I would go back in time to the not too distant past and spend a day with Barbara Jordan. 

She has been my own personal hero since I was a young girl.  Her speaking voice was tremendous.  But even more important was her unwaivering defense of the US Constitution especially during the Nixon Watergate hearings when she was a member of the House Judiciary Committee which debated the issue of Nixon's complicity in the Watergate debacle.

Her use of the English language was exquisite.  In her opening statements for the Nixon hearings, she made a speech which has become her most famous ever.  My particular favorite part of the speech is, ""My faith in  the Constitution is whole, it is complete, it is total.  I am not going to sit here and be an idle spectator to the diminution, the subversion, the destruction of the Constitution."

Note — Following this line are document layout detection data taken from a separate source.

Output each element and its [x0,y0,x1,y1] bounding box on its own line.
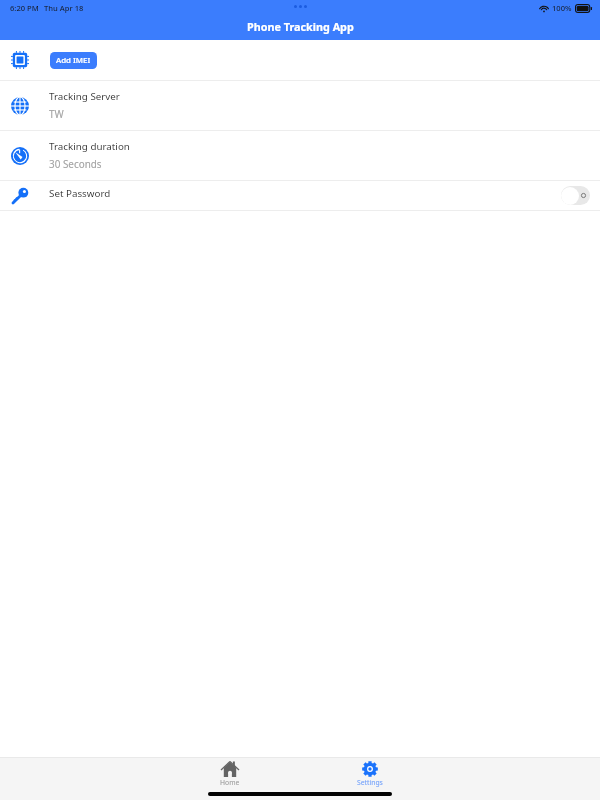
staticText: Phone Tracking App [247,19,354,34]
button[interactable]: Settings [350,761,390,787]
staticText: 30 Seconds [49,157,102,170]
staticText: Settings [357,778,383,787]
button[interactable]: Tracking Server [0,81,600,130]
button[interactable]: Set Password [0,181,600,210]
staticText: Set Password [49,187,111,200]
staticText: Home [220,778,240,787]
staticText: Thu Apr 18 [44,3,84,13]
staticText: 6:20 PM [10,3,39,13]
button[interactable]: Tracking duration [0,131,600,180]
button[interactable]: Add IMEI [50,52,97,69]
button[interactable]: Set Password toggle [561,186,590,205]
staticText: Add IMEI [56,55,91,66]
staticText: TW [49,107,64,120]
staticText: Tracking duration [49,140,130,153]
staticText: 100% [552,3,572,13]
button[interactable]: Home [210,761,250,787]
staticText: Tracking Server [49,90,120,103]
button[interactable]: Add IMEI [0,40,600,80]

When making the keynote address 1976 Democratic Convention, she said, "A nation is formed by the willingness of each of us to share in the responsibility for upholding the common good. 
A government is invigorated when each of us is willing to participate in shaping the future of this nation."

When she was the keynote speaker at the 1992 Democratic Convention she said, "We are one, we Americans, and we reject any intruder who seeks to divide us by race or class.  We honor cultural identity.  However, separatism in not allowed.  Separatism is not the American way.  And we should not permit ideas like political correctness to become some fad that could reverse our hard--won achievements in civil rights and human rights.  Xenophobia, has no place in the Democratic Party.  We seek to unite people, not divide them and we reject both white racism and black racism.  This party will not tolerate bigotry under any guise.  America's strength is rooted in its diversity."

One last quote, not from Barbara Jordan, but from then President Bill Clinton at Barbara Jordan's funeral.  He said of her, "The last time I saw Barbara Jordan was late last fall when Liz Carpenter talked me into going to the University of Texas to give a speech on race relations on the day of the Million Man March.  I was nervous enough as it was.  And I walked out into that vast arena, and there were 17,000 people there.  But I could only see one -  Barbara Jordan, smiling at me.  And there I was about to give a speech to her about race and the Constitution.  I think it was the nearest experience on this earth to the pastor's giving a sermon with God in the audience."

The last time I was in Texas, my friend and I went to visit the Texas State Cemetery specifically to visit her grave.  It was a pilgrimage of sorts.  While we were standing there, a class of junior high students was being led through the cemetery.  We moved aside as they came to her grave and listened to the teacher.  He mentioned several facts about her; she was the first black woman in the Texas State Senate, her history as an educator, and defender of the Constitution, and other trivia.  As I listened to his dry recitation of facts to this group of people who were probably born after she passed away in 1996, I thought to myself, yes, she was all of those things.  But she was more as well.  She was a true patriot, statesman and to me a hero.